Neuroprotective effects of hesperetin in mouse primary neurones are independent of CREB activation
- 作者:Stephanie Rainey-Smith ; Lars-Wilhelm Schroetke ; Parmvir Bahia ; Ahmed Fahmi ; Rachel Skilton ; Jeremy P.E. Spencer ; Catherine Rice-Evans ; Marcus Rattray ; Robert J. Williams
- 关键词:Flavonoid ; Neurodegeneration ; MAP kinase ; Luciferase reporter
- 刊名:Neuroscience Letters
- 出版年:2008
- 期刊代码:52_03043940
- 类别:neu
- 出版时间:13 June 2008
- 卷:438
- 期:1
- 页码:29-33
- 文件大小:369 K
摘要
Dietary flavonoids, including the citrus flavanone hesperetin, may have stimulatory effects on cytoprotective intracellular signalling pathways.
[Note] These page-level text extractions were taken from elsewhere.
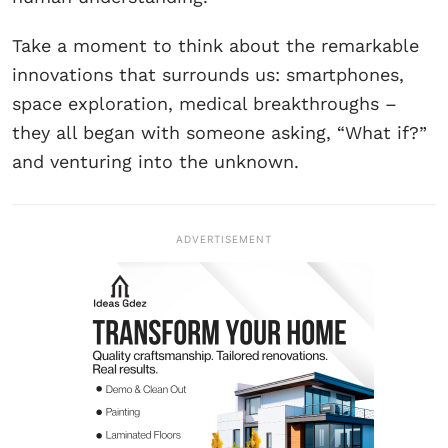
Take a moment to think about the remarkable
innovations that surrounds us: smartphones,
space exploration, medical breakthroughs –
they all began with someone asking, “What if?”
and venturing into the unknown.
ADVERTISEMENT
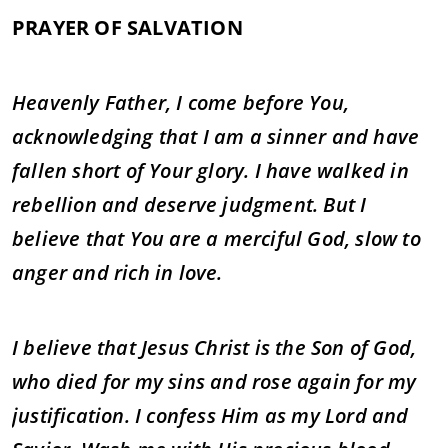
PRAYER OF SALVATION
Heavenly Father, I come before You,
acknowledging that I am a sinner and have
fallen short of Your glory. I have walked in
rebellion and deserve judgment. But I
believe that You are a merciful God, slow to
anger and rich in love.
I believe that Jesus Christ is the Son of God,
who died for my sins and rose again for my
justification. I confess Him as my Lord and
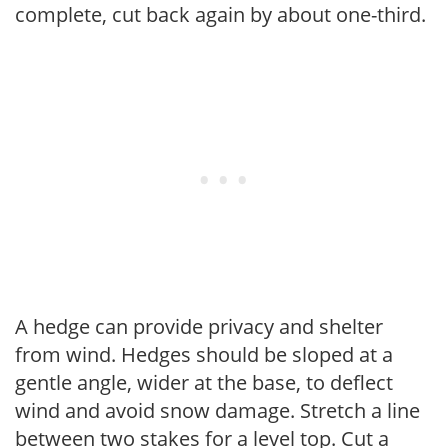
complete, cut back again by about one-third.
A hedge can provide privacy and shelter
from wind. Hedges should be sloped at a
gentle angle, wider at the base, to deflect
wind and avoid snow damage. Stretch a line
between two stakes for a level top. Cut a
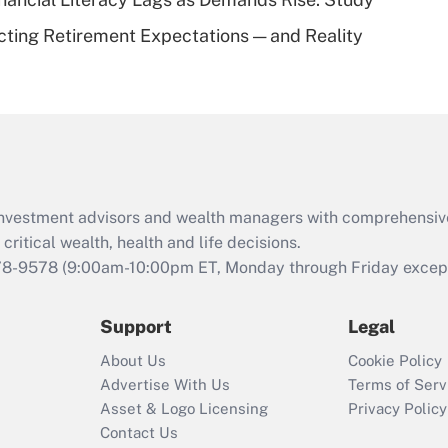
Recently Updated Q&As
cting Retirement Expectations — and Reality
Are remote workers
eligible for leave
under the Family
and Medical Leave
Act (FMLA)?
Recently Updated Q&As
What is the CARES
d investment advisors and wealth managers with comprehensiv
Act employee
retention tax credit
critical wealth, health and life decisions.
that was available
78-9578
(9:00am-10:00pm ET, Monday through Friday except 
during 2020 and
2021?
Support
Legal
Recently Updated Q&As
About Us
Cookie Policy
Who must file a
Advertise With Us
Terms of Serv
return?
Asset & Logo Licensing
Privacy Policy
Contact Us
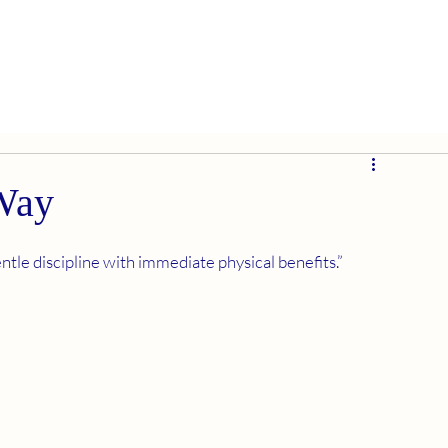
 Way
tle discipline with immediate physical benefits.” 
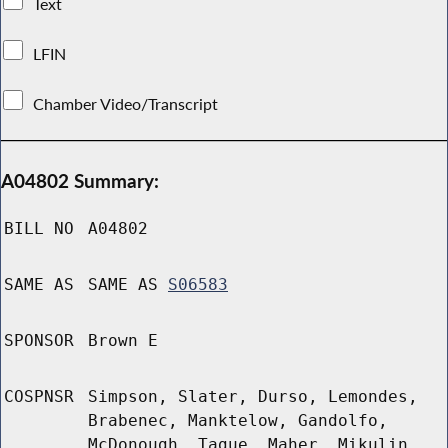
Text
LFIN
Chamber Video/Transcript
A04802 Summary:
BILL NO
A04802
SAME AS
SAME AS
S06583
SPONSOR
Brown E
COSPNSR
Simpson, Slater, Durso, Lemondes,
Brabenec, Manktelow, Gandolfo,
McDonough, Tague, Maher, Mikulin,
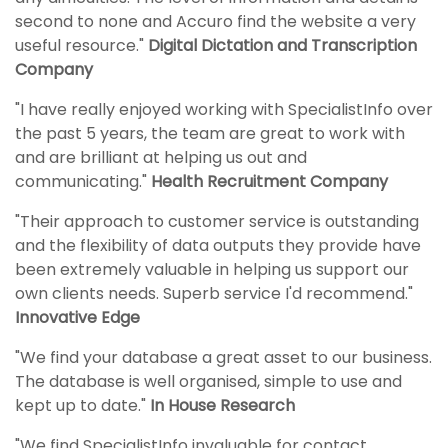
second to none and Accuro find the website a very
useful resource."
Digital Dictation and Transcription
Company
"I have really enjoyed working with SpecialistInfo over
the past 5 years, the team are great to work with
and are brilliant at helping us out and
communicating."
Health Recruitment Company
"Their approach to customer service is outstanding
and the flexibility of data outputs they provide have
been extremely valuable in helping us support our
own clients needs. Superb service I'd recommend."
Innovative Edge
"We find your database a great asset to our business.
The database is well organised, simple to use and
kept up to date."
In House Research
"We find SpecialistInfo invaluable for contact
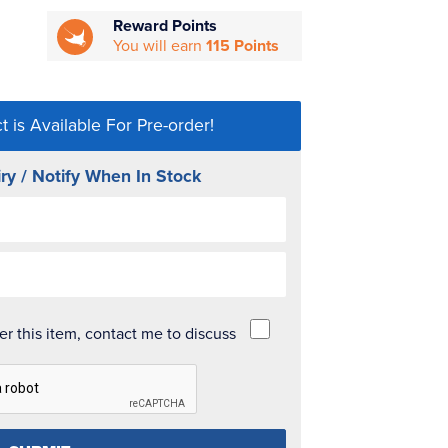
Reward Points
You will earn
115 Points
t is Available For Pre-order!
ry / Notify When In Stock
der this item, contact me to discuss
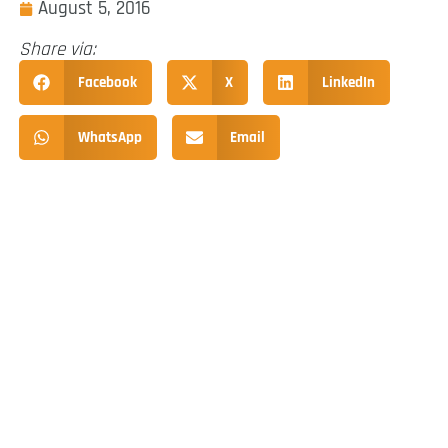
August 5, 2016
Share via:
Facebook
X
LinkedIn
WhatsApp
Email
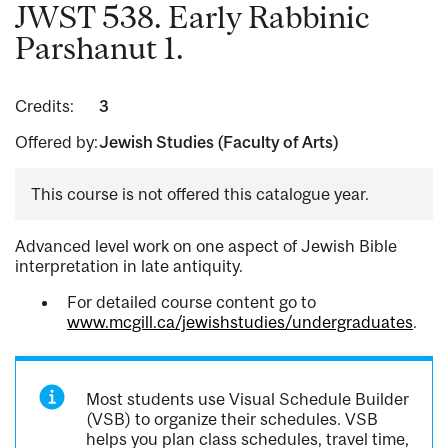
JWST 538. Early Rabbinic
Parshanut 1.
Credits:
3
Offered by:
Jewish Studies (Faculty of Arts)
This course is not offered this catalogue year.
Advanced level work on one aspect of Jewish Bible
interpretation in late antiquity.
For detailed course content go to
www.mcgill.ca/jewishstudies/undergraduates
.
Most students use Visual Schedule Builder
(VSB) to organize their schedules. VSB
helps you plan class schedules, travel time,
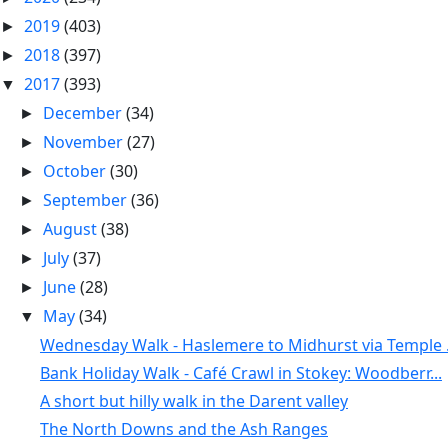
2019
(403)
►
2018
(397)
►
2017
(393)
▼
December
(34)
►
November
(27)
►
October
(30)
►
September
(36)
►
August
(38)
►
July
(37)
►
June
(28)
►
May
(34)
▼
Wednesday Walk - Haslemere to Midhurst via Temple .
Bank Holiday Walk - Café Crawl in Stokey: Woodberr...
A short but hilly walk in the Darent valley
The North Downs and the Ash Ranges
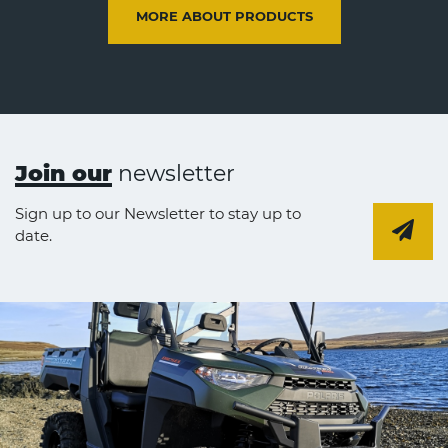
MORE ABOUT PRODUCTS
Join our
newsletter
Sign up to our Newsletter to stay up to
date.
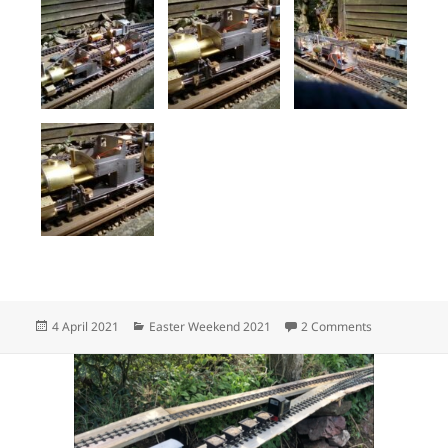
Posted
Categories
on Products o
4 April 2021
Easter Weekend 2021
2 Comments
on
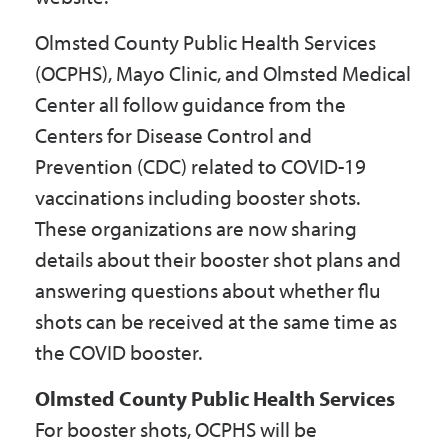
Olmsted County Public Health Services
(OCPHS), Mayo Clinic, and Olmsted Medical
Center all follow guidance from the
Centers for Disease Control and
Prevention (CDC) related to COVID-19
vaccinations including booster shots.
These organizations are now sharing
details about their booster shot plans and
answering questions about whether flu
shots can be received at the same time as
the COVID booster.
Olmsted County Public Health Services
For booster shots, OCPHS will be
In primary mouse cortical neurone cultures, but not SH-SY5Y human neuroblastoma cells or human primary dermal fibroblasts (Promocells), hesperetin (100–300 nM, 15 min) caused significant increases in the level of ERK1/2 phosphorylation, but did not increase CREB phosphorylation. Administration of hesperetin for 18 h did not alter gene expression driven by the cyclic AMP response element (CRE), assessed using a luciferase reporter system, but 300 nM hesperetin partially reversed staurosporine-induced cell death in primary neurones. Our data show that hesperetin is a neuroprotective compound at concentrations where antioxidant effects are unlikely to predominate. The effects of hesperetin are cell-type dependent and, unlike the flavanol (−)epicatechin, neuroprotection in vitro is not associated with enhanced CREB phosphorylation or CRE-mediated gene expression.